Фаншон спустилась в будуар нижнего этажа и приказала старухе проводить к ней господина, который придет позже, а его спутников не впускать в дом.
Дэдлей не заставил себя долго ждать. Он прибыл в предместье еще ранее условленного времени, и не успели пробить часы, как постучался в маленькие ворота. Старуха открыла ему и тотчас же заперла за ним двери.
— Тише, — сказала она, — там, наверху, все спят.
Дэдлей не обратил внимания на ее слова, сгорая от нетерпения, он с бьющимся сердцем отворил дверь, ведущую в будуар.
Фаншон, сбросив плащ, возлежала на диване. На ней было светло-голубое шелковое платье с четырехугольным вырезом, дававшим возможность видеть сквозь белый газ красоту ее груди. Белокурые локоны обвивали ее чудную голову, темные глаза выражали кокетливое желание. На руках были золотые браслеты, а на пальцах сверкали бриллианты. Она качала маленькой ножкой в розовом шелковом чулке и белой атласной туфле. Вся эта картина представляла собой сочетание соблазнительной красоты и пламенного вожделения.
Графиня улыбнулась Дэдлею, когда он бросился к ее ногам и заключил в свои пламенные объятия; ее глаза блеснули торжествующе, душа уже наслаждалась обещанной наградой: Екатерина обещала подарить ей любовь Дэдлея и дала слово отказаться от мести, в которой поклялась ему. Когда королева приказала арестовать его, Фаншон молила ее и плакала, но Екатерина глубоко уязвила ее сердце, иронически заметив:
— Мне кажется, Фаншон, ты воображаешь, что влюблена?
Действительно, разве может зародиться чувство чистой любви у женщины, которая участвовала в оргиях Екатерины? Ведь первым условием для членов этого союза было убить голос своего сердца для того, чтобы расточать свою благосклонность, как требовала того Екатерина. И сердце Фаншон вдруг воспылало чистой любовью, она боялась, чтобы чье-нибудь завистливое, насмешливое слово не разъяснило Дэдлею, как дешево стоит любовь, которой он домогается!
Но Фаншон понимала, что королева обещала ей Дэдлея при том условии, если она выманит у него тайну и выдаст ее. И она решила приступить к делу.
— Роберт, — прошептала Фаншон, — я так дрожала за тебя. Екатерина непримирима. Чем ты так раздразнил ее против себя?
— Как ты хороша! — улыбнулся Дэдлей и поцеловал ее нежную ручку.
— Ответь мне, Роберт, Я не могу быть спокойна, пока не узнаю, что ты вне опасности. Расскажи, что произошло между тобой и королевой, быть может, я найду средство помочь тебе.
— Не заботься о том, что далеко.

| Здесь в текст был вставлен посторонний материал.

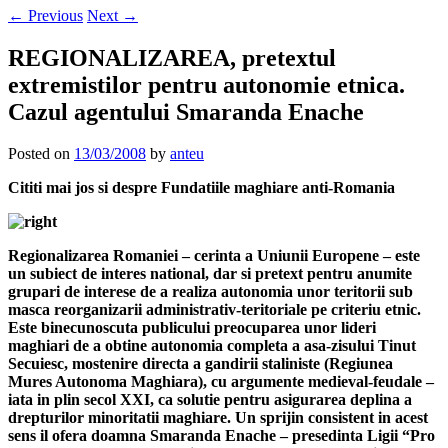
←
Previous
Next
→
REGIONALIZAREA, pretextul
extremistilor pentru autonomie etnica.
Cazul agentului Smaranda Enache
Posted on
13/03/2008
by
anteu
Cititi mai jos si despre Fundatiile maghiare anti-Romania
Regionalizarea Romaniei – cerinta a Uniunii Europene – este
un subiect de interes national, dar si pretext pentru anumite
grupari de interese de a realiza autonomia unor teritorii sub
masca reorganizarii administrativ-teritoriale pe criteriu etnic.
Este binecunoscuta publicului preocuparea unor lideri
maghiari de a obtine autonomia completa a asa-zisului Tinut
Secuiesc, mostenire directa a gandirii staliniste (Regiunea
Mures Autonoma Maghiara), cu argumente medieval-feudale –
iata in plin secol XXI, ca solutie pentru asigurarea deplina a
drepturilor minoritatii maghiare. Un sprijin consistent in acest
sens il ofera doamna Smaranda Enache – presedinta Ligii “Pro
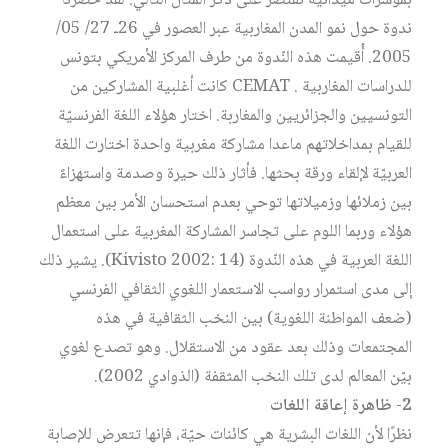
بمؤشرات ميدانيّة نقتصر على ذكر المثال التّالي: لقد حضرنا
ندوة حول نمو المدن المغاربية عبر العصور في 26ـ 27/ 05/
2005. أُقيمت هذه النّدوة من طرف المركز الأمريكي بتونس
للدراسات المغاربية . CEMAT كانت أغلبية المشاركين من
التونسيين والجزائريين والمغاربة. اختار هؤلاء اللغة الفرنسيّة
للقيام بمداخلاتهم ماعدا مشاركة مغربية واحدة اختارت اللغة
العربيّة لإلقاء ورقة بحثها. فأثار ذلك حيرة وصدمة واستهزاءً
بين زملائها وزميلاتها توحي بعدم استحسان الأمر بين معظم
هؤلاء وربما اللوم على تجاسر المشاركة المغربية على استعمال
اللغة العربية في هذه النّدوة (Kivisto 2002: 14). يشير ذلك
إلى مدى استمرار رواسب الاستعمار اللغوي الثقافي الفرنسي
(ضعف المواطنة اللغوية) بين النخب الثقافية في هذه
المجتمعات وذلك بعد عقود من الاستقلال. وهو تصدع لغوي
بيّن المعالم لدى تلك النخب المثقفة (الذوادي 2002).
2- ظاهرة إعاقة اللغات
نظرًا لأن اللغات البشرية هي كائنات حيّة، فإنها تتعرض للإصابة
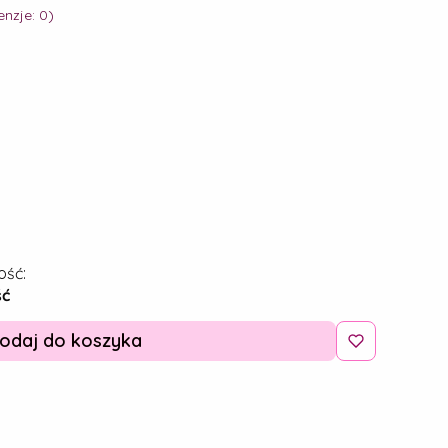
nzje: 0)
ość:
ść
odaj do koszyka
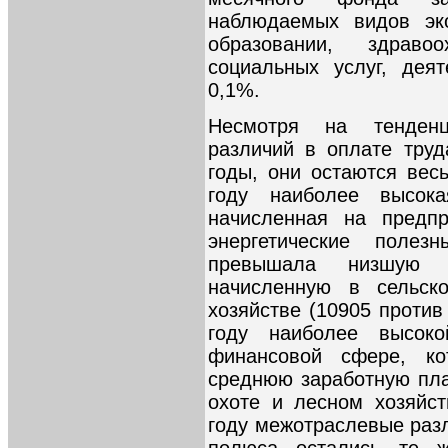
наблюдаемых видов эко
образовании, здраво
социальных услуг, дея
0,1%.
Несмотря на тенден
различий в оплате тру
годы, они остаются вес
году наиболее высока
начисленная на предпр
энергетические поле
превышала низшую с
начисленную в сельск
хозяйстве (10905 против
году наиболее высок
финансовой сфере, к
среднюю заработную пла
охоте и лесном хозяйст
году межотраслевые разл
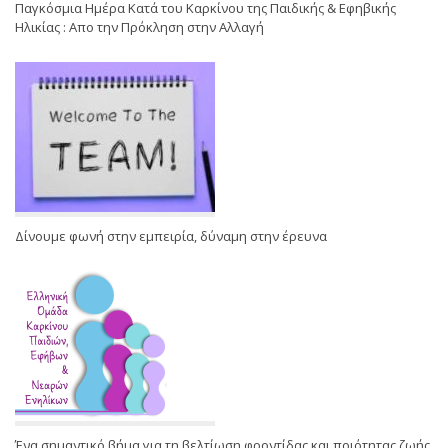
Παγκόσμια Ημέρα Κατά του Καρκίνου της Παιδικής & Εφηβικής
Ηλικίας : Απο την Πρόκληση στην Αλλαγή
Δίνουμε φωνή στην εμπειρία, δύναμη στην έρευνα
Ένα σημαντικό βήμα για τη βελτίωση φροντίδας και ποιότητας ζωής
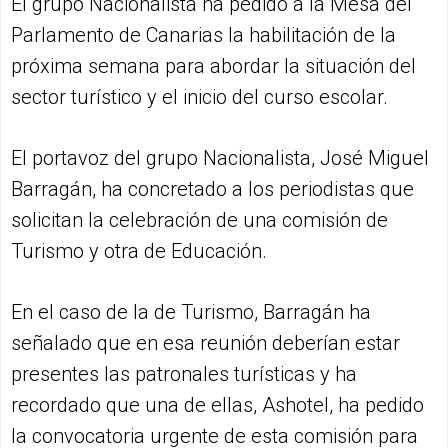
El grupo Nacionalista ha pedido a la Mesa del
Parlamento de Canarias la habilitación de la
próxima semana para abordar la situación del
sector turístico y el inicio del curso escolar.
El portavoz del grupo Nacionalista, José Miguel
Barragán, ha concretado a los periodistas que
solicitan la celebración de una comisión de
Turismo y otra de Educación.
En el caso de la de Turismo, Barragán ha
señalado que en esa reunión deberían estar
presentes las patronales turísticas y ha
recordado que una de ellas, Ashotel, ha pedido
la convocatoria urgente de esta comisión para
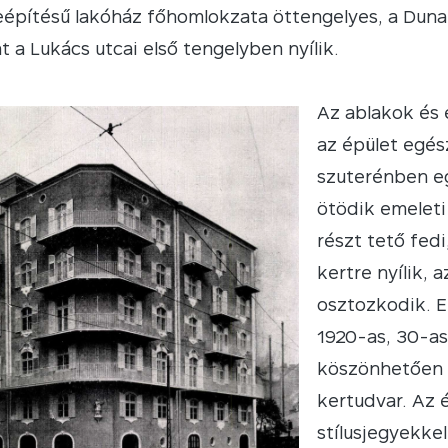
eépítésű lakóház főhomlokzata öttengelyes, a Duna
 a Lukács utcai első tengelyben nyílik.
Az ablakok és 
az épület egés
szuterénben eg
ötödik emeleti 
részt tető fed
kertre nyílik,
osztozkodik. E
1920-as, 30-a
köszönhetően j
kertudvar. Az 
stílusjegyekke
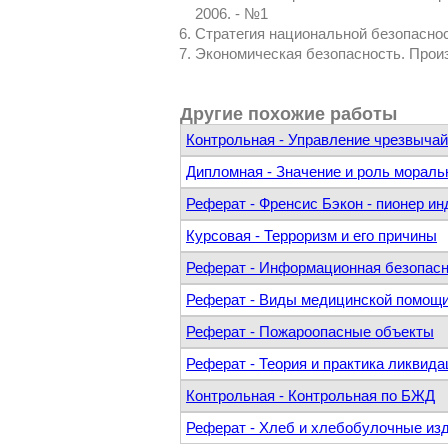
2006. - №1
Стратегия национальной безопаснос
Экономическая безопасность. Произ
Другие похожие работы
Контрольная - Управление чрезвыча
Дипломная - Значение и роль мораль
Реферат - Френсис Бэкон - пионер и
Курсовая - Терроризм и его причины
Реферат - Информационная безопасн
Реферат - Виды медицинской помощи 
Реферат - Пожароопасные объекты
Реферат - Теория и практика ликвид
Контрольная - Контрольная по БЖД
Реферат - Хлеб и хлебобулочные из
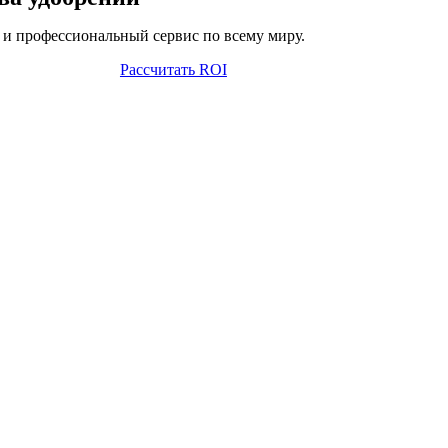
и профессиональный сервис по всему миру.
Рассчитать ROI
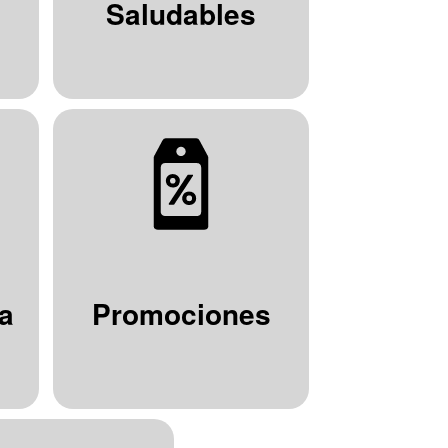
Saludables
a
Promociones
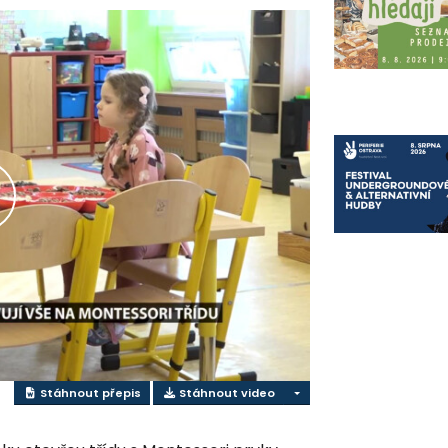
řehrát
ideo
Stáhnout přepis
Stáhnout video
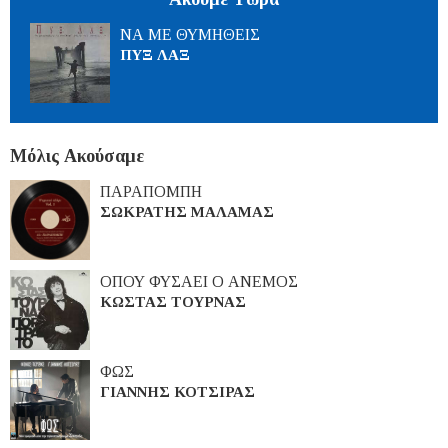
ΝΑ ΜΕ ΘΥΜΗΘΕΙΣ
ΠΥΞ ΛΑΞ
Μόλις Ακούσαμε
ΠΑΡΑΠΟΜΠΗ
ΣΩΚΡΑΤΗΣ ΜΑΛΑΜΑΣ
ΟΠΟΥ ΦΥΣΑΕΙ Ο ΑΝΕΜΟΣ
ΚΩΣΤΑΣ ΤΟΥΡΝΑΣ
ΦΩΣ
ΓΙΑΝΝΗΣ ΚΟΤΣΙΡΑΣ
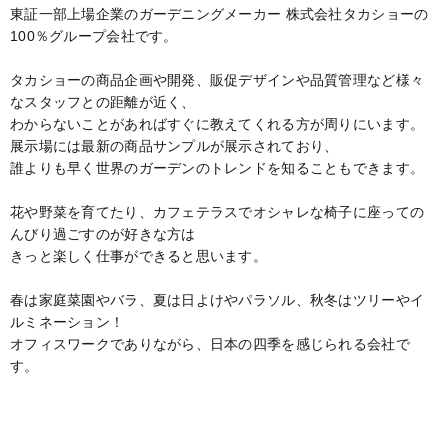
東証一部上場企業のガーデニングメーカー 株式会社タカショーの
100％グループ会社です。
タカショーの商品企画や開発、販促デザインや品質管理など様々
なスタッフとの距離が近く、
わからないことがあればすぐに教えてくれる方が周りにいます。
展示場には最新の商品サンプルが展示されており、
誰よりも早く世界のガーデンのトレンドを知ることもできます。
花や野菜を育てたり、カフェテラスでオシャレな椅子に座っての
んびり過ごすのが好きな方は
きっと楽しく仕事ができると思います。
春は家庭菜園やバラ、夏は日よけやパラソル、秋冬はツリーやイ
ルミネーション！
オフィスワークでありながら、日本の四季を感じられる会社で
す。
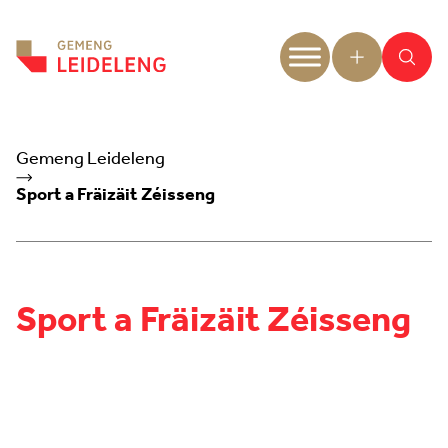
Aller au contenu
Gemeng Leideleng
Sport a Fräizäit Zéisseng
Sport a Fräizäit Zéisseng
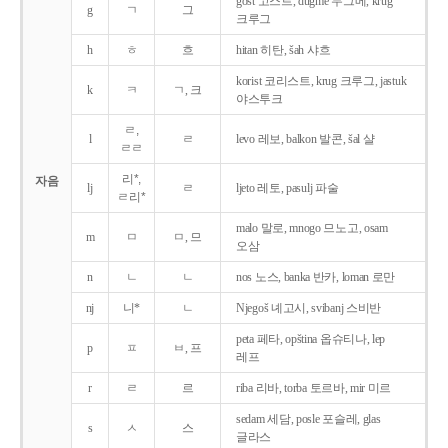
gost 고스트, dugme 두그메, krug
g
ㄱ
그
크루그
h
ㅎ
흐
hitan 히탄, šah 샤흐
korist 코리스트, krug 크루그, jastuk
k
ㅋ
ㄱ, 크
야스투크
ㄹ,
l
ㄹ
levo 레보, balkon 발콘, šal 샬
ㄹㄹ
리*,
자음
lj
ㄹ
ljeto 레토, pasulj 파술
ㄹ리*
malo 말로, mnogo 므노고, osam
m
ㅁ
ㅁ, 므
오삼
n
ㄴ
ㄴ
nos 노스, banka 반카, loman 로만
nj
니*
ㄴ
Njegoš 녜고시, svibanj 스비반
peta 페타, opština 옵슈티나, lep
p
ㅍ
ㅂ, 프
레프
r
ㄹ
르
riba 리바, torba 토르바, mir 미르
sedam 세담, posle 포슬레, glas
s
ㅅ
스
글라스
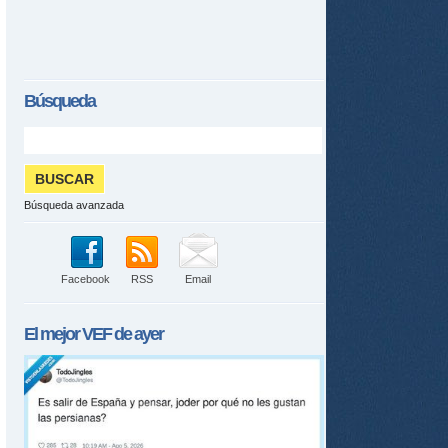
Búsqueda
Búsqueda avanzada
Facebook
RSS
Email
El mejor
VEF
de ayer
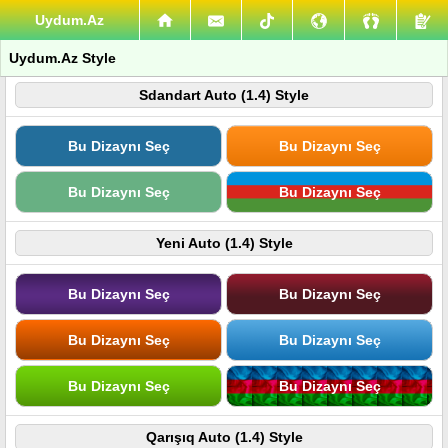
Uydum.Az
Uydum.Az Style
Sdandart Auto (1.4) Style
Bu Dizaynı Seç
Bu Dizaynı Seç
Bu Dizaynı Seç
Bu Dizaynı Seç
Yeni Auto (1.4) Style
Bu Dizaynı Seç
Bu Dizaynı Seç
Bu Dizaynı Seç
Bu Dizaynı Seç
Bu Dizaynı Seç
Bu Dizaynı Seç
Qarışıq Auto (1.4) Style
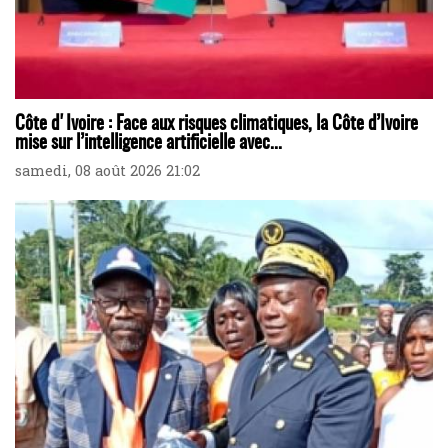
Côte d'Ivoire : Face aux risques climatiques, la Côte d’Ivoire
mise sur l’intelligence artificielle avec...
samedi, 08 août 2026 21:02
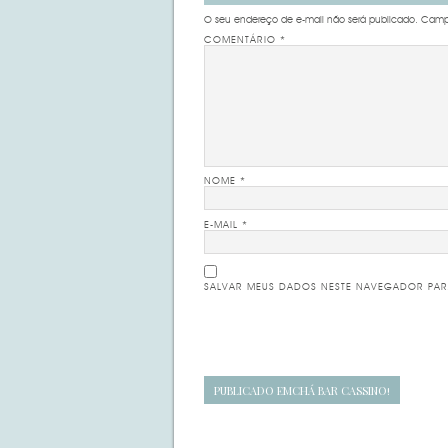
O seu endereço de e-mail não será publicado.
Campo
COMENTÁRIO
*
NOME
*
E-MAIL
*
SALVAR MEUS DADOS NESTE NAVEGADOR PAR
Navegação
PUBLICADO EM
CHÁ BAR CASSINO!
de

Как могу я говорить о других, когда вижу тебя? Я забываю все только перед одной опасностью — сойти с ума от счастья и блаженства.
— Ты думаешь только о себе и не замечаешь моего беспокойства, — упрекнула его Фаншон. — Ты легкомысленно шутишь, в то время как для тебя, быть может, готовятся яд и кинжал. Ты не можешь или не хочешь успокоить меня? Я целую тебя, вся дрожа от страха, а это мучительная пытка!
— Фаншон, ты преувеличиваешь. Королева сердита на меня за то, что я воспрепятствовал одной ее интриге, вот и все.
— Этого достаточно, чтобы навлечь на себя смертный приговор. В чем дело?
— Это — тайна!
— Как? Тайна! — воскликнула красавица. — Разве от женщины, вверяющей тебе свою честь, могут быть тайны?
— Милая Фаншон, эта тайна касается не меня, а других, — нетерпеливо возразил Дэдлей. — Неужели ты назначила мне свидание для того, чтобы говорить о Екатерине или удовлетворить свое любопытство? Драгоценное время летит.
— Ты прав, — улыбнулась Фаншон и бросилась в его объятия, — время уходит. Целуй меня, Роберт, и будем веселы и беззаботны.
Она обвила его своими мягкими руками и привлекла к пылающей груди. Но, как только почувствовала, что его досада прошла и он горит страстью, она внезапно откинулась и воскликнула:
— Нет, нет, я не хочу осушать кубок счастья до дна. Желать приятнее, чем быть удовлетворенной! Оставь меня, Роберт, и приходи завтра!
— Оставить тебя? Если бы мне грозила даже смерть за промедленный час, так и то я наслаждался бы этим часом.
— Как ты хорош. Твое желание безумно, лихорадочно, и одно мое слово могло бы дать тебе верх блаженства.
— О, скажи это слово!
— Нет, Роберт, я экономна в расходовании счастья. Пока ты стремишься к обладанию мной, пламя страсти горит все сильнее и сильнее, но, когда я буду побеждена, пламя утихнет и я стану нищей. Мне придется бояться, как бы тебя не похитили у меня, я буду вымаливать твою улыбку. Нет, Роберт, я не поступлю как тот глупец, что зарезал курицу, несшую ему золотые яйца!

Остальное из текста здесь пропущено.